Chapter 1: Preparing for Production

Before you take your SvelteKit application live, there are several important factors to consider. These elements include content security policy, ensuring build reproducibility, and the use of polyfills. Here, I’ll share some insights gained from a recent experience that may help you deploy your apps more securely.

Last week, the latest version of NNS-dapp (the decentralized application of NNS, one of the largest DAOs managing the Internet Computer) rolled out a new feature called "Stake Maturity," along with a subtle redesign of its modals and an update to its build system. The frontend, previously reliant solely on the Rollup bundler, has transitioned to SvelteKit*, which integrates Vite, esbuild, and Rollup.

1. Content Security Policy Issues in Firefox

One critical lesson learned is regarding the Content Security Policy (CSP). This security feature is essential for detecting and preventing attacks, such as Cross-Site Scripting (XSS) and data injection (source: MDN). Given our commitment to security, we adopted strict CSP rules, particularly around the script-src directive to whitelist script tags in our index.html using their SHA256 hashes, and the script-dynamic policy for loading necessary code chunks.

While this configuration worked well with the previous bundler, we encountered unexpected issues with SvelteKit (as of October 2022). The combination of policies worked in Chrome and Safari but caused complete app failure in Firefox.

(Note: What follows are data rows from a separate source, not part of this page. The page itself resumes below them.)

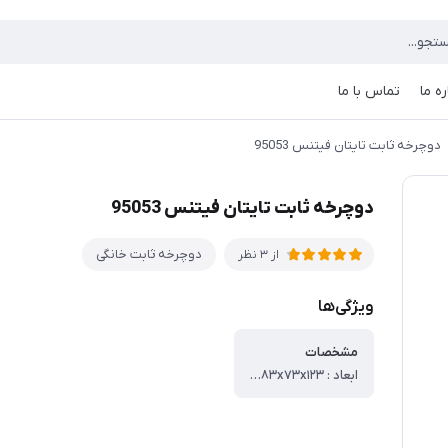
ره ما
تماس با ما
دوچرخه ثابت تایتان فیتنس 95053
دوچرخه ثابت تایتان فیتنس 95053
دوچرخه ثابت خانگی
از 3 نظر
ویژگی‌ها
مشخصات
ابعاد : ۱۸۳x۷۳x۱۲۳ سانتی‌متر ، - وزن : ۵۱.۷ کیلوگرم ، - توضیحات فلایویل : فلای ویل با وزن 6KG ، - قابلیت های اندازه گیری و سنجش ، - نمایش سرعت ، - نمایش ضربان قلب ، - نمایش مسافت ، - نمایش مصرف کالری ، - امکانات همراه : صفحه نمایش ، - دستگیره ، - ابعاد صفحه نمایش : 5.43 اینچ ، - فاصله قدم : 17 سانتی متر ، - ظرفیت وزنی : ۱۲۰ کیلوگرم ، - توضیحات صفحه نمایش : نمایش ضربان قلب، زمان استفاده، مسافت طی شده، کالری از دست رفته تقریبی و ... ، - توضیحات سطح مقاومت: دارای Tension با تغییر سطح فشار از ۱ الی ۸ حالت ، - توضیحات تغییرات شیب : قابلیت تنظیم پایه ها برای تراز کردن روی زمین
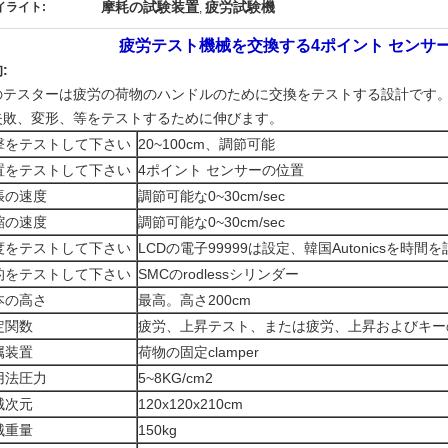
摩耗の試験装置
疲労試験機
イライト:
,
疲労テスト機械を交換する4ポイント センサ
:
のテスターは疲労の荷物のハンドルのために交換をテストする設計です
失敗、変形、等をテストするために伸びます。
撃をテストして下さい
20~100cm、調節可能
置をテストして下さい
4ポイント センサーの位置
張の速度
調節可能な0~30cm/sec
縮の速度
調節可能な0~30cm/sec
度をテストして下さい
LCDの電子99999は設定、韓国Autonicsを時間
的をテストして下さい
SMCのrodlessシリンダー
本の高さ
最高。高さ200cm
定関数
疲労、上昇テスト、または疲労、上昇およびキー
属装置
荷物の固定clamper
用法圧力
5~8KG/cm2
械次元
120x120x210cm
械重量
150kg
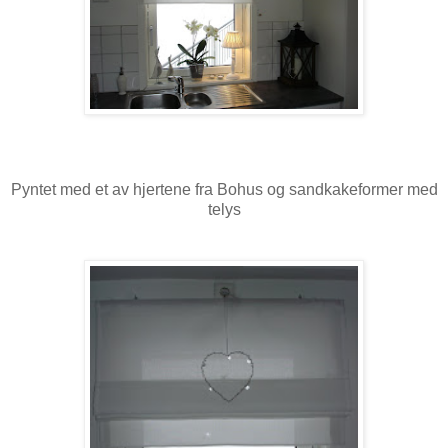
Pyntet med et av hjertene fra Bohus og sandkakeformer med
telys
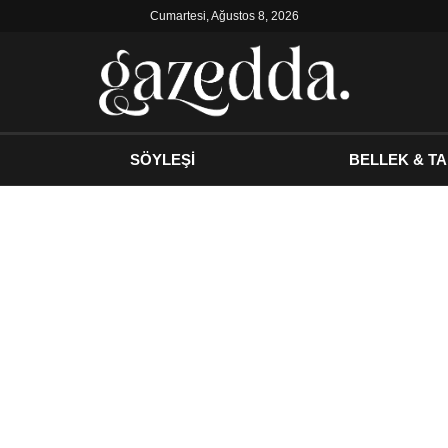
Cumartesi, Ağustos 8, 2026
SÖYLEŞİ
BELLEK & TA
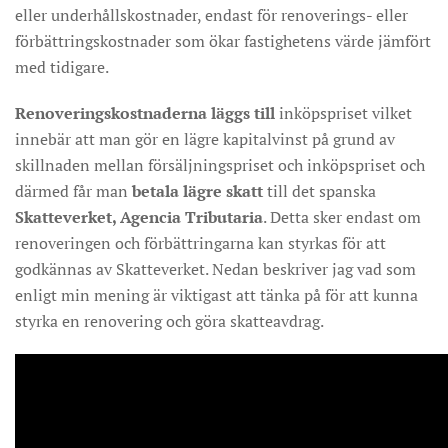
eller underhållskostnader, endast för renoverings- eller
förbättringskostnader som ökar fastighetens värde jämfört
med tidigare.
Renoveringskostnaderna läggs till
inköpspriset vilket
innebär att man gör en lägre kapitalvinst på grund av
skillnaden mellan försäljningspriset och inköpspriset och
därmed får man
betala lägre skatt
till det spanska
Skatteverket, Agencia Tributaria
. Detta sker endast om
renoveringen och förbättringarna kan styrkas för att
godkännas av Skatteverket. Nedan beskriver jag vad som
enligt min mening är viktigast att tänka på för att kunna
styrka en renovering och göra skatteavdrag.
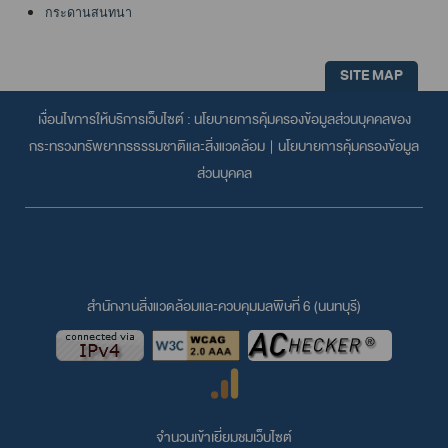
กระดานสนทนา
SITE MAP
เงื่อนไขการให้บริการเว็บไซต์ :
นโยบายการคุ้มครองข้อมูลส่วนบุคคลของ
กระทรวงทรัพยากรธรรมชาติและสิ่งแวดล้อม
|
นโยบายการคุ้มครองข้อมูล
ส่วนบุคคล
สำนักงานสิ่งแวดล้อมและควบคุมมลพิษที่ 6 (นนทบุรี)
จำนวนเข้าเยี่ยมชมเว็บไซต์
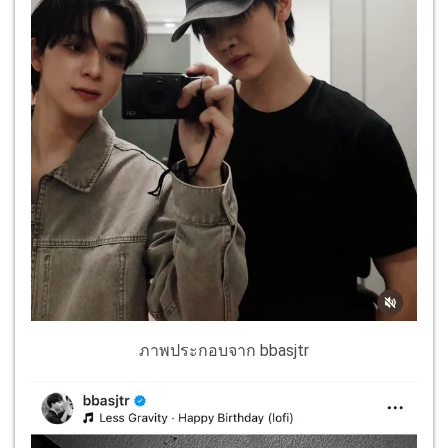
ภาพประกอบจาก bbasjtr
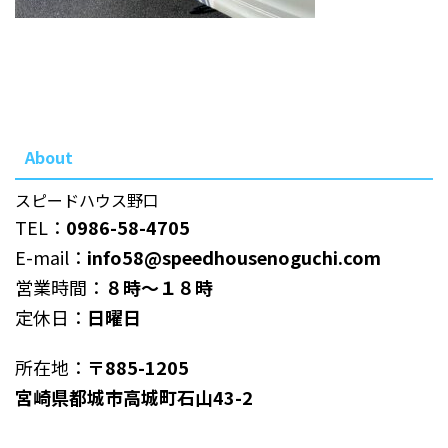
About
スピードハウス野口
TEL：
0986-58-4705
E-mail：
info58@speedhousenoguchi.com
営業時間：
８時～１８時
定休日：
日曜日
所在地：
〒885-1205
宮崎県都城市高城町石山43-2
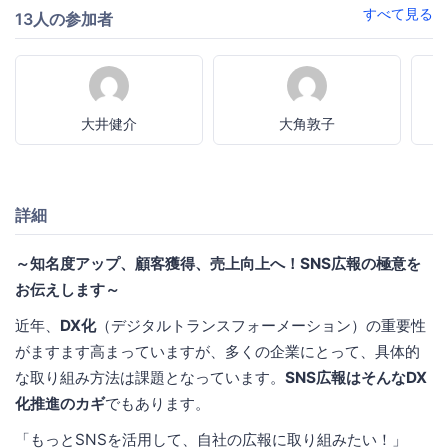
すべて見る
13人の参加者
大井健介
大角敦子
詳細
～知名度アップ、顧客獲得、売上向上へ！SNS広報の極意を
お伝えします～
近年、
DX化
（デジタルトランスフォーメーション）の重要性
がますます高まっていますが、多くの企業にとって、具体的
な取り組み方法は課題となっています。
SNS広報はそんなDX
化推進のカギ
でもあります。
「もっとSNSを活用して、自社の広報に取り組みたい！」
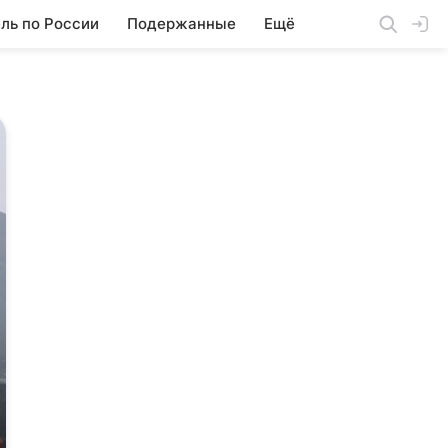
ль по России
Подержанные
Ещё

To resolve this, we devised a workaround: implementing a post-build script to extract the injected code into a separate JS file and replace it with our own script loader.

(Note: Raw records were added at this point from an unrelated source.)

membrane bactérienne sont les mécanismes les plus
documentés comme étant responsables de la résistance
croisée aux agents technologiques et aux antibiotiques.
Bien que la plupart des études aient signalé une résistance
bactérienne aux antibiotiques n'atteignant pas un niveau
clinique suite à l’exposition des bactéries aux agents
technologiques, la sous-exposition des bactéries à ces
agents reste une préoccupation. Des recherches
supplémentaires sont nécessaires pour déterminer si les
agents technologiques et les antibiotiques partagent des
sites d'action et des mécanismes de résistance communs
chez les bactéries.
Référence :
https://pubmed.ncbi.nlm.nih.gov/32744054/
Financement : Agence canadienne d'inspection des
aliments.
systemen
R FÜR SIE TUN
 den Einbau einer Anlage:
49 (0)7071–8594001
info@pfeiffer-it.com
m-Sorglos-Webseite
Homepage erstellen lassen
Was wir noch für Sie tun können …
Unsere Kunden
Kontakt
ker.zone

To implement this workaround, follow these steps:

1. Create an empty main.js in the static folder (this aids in local development).
2. Insert a script loader in the <head> section of your root HTML page (i.e., in src/app.html).
3. Develop a post-build script, for instance, ./scripts/build.csp.mjs.

Here’s a basic template for the script:

#!/usr/bin/env node

import { readFileSync, writeFileSync } from "fs";

import { join } from "path";

const publicIndexHTML = join(process.cwd(), "public", "index.html");

const buildCsp = () => {

const indexHTMLWithoutStartScript = extractStartScript();

writeFileSync(publicIndexHTML, indexHTMLWithoutStartScript);

};

// The extraction function to manage CSP issues

const extractStartScript = () => {

const indexHtml = readFileSync(publicIndexHTML, "utf-8");

const svelteKitStartScript = /<script>.*</script>/; // Adjust regex to match the injected script

// Additional logic to modify indexHtml as needed

};

Note: This transition was made without altering routing.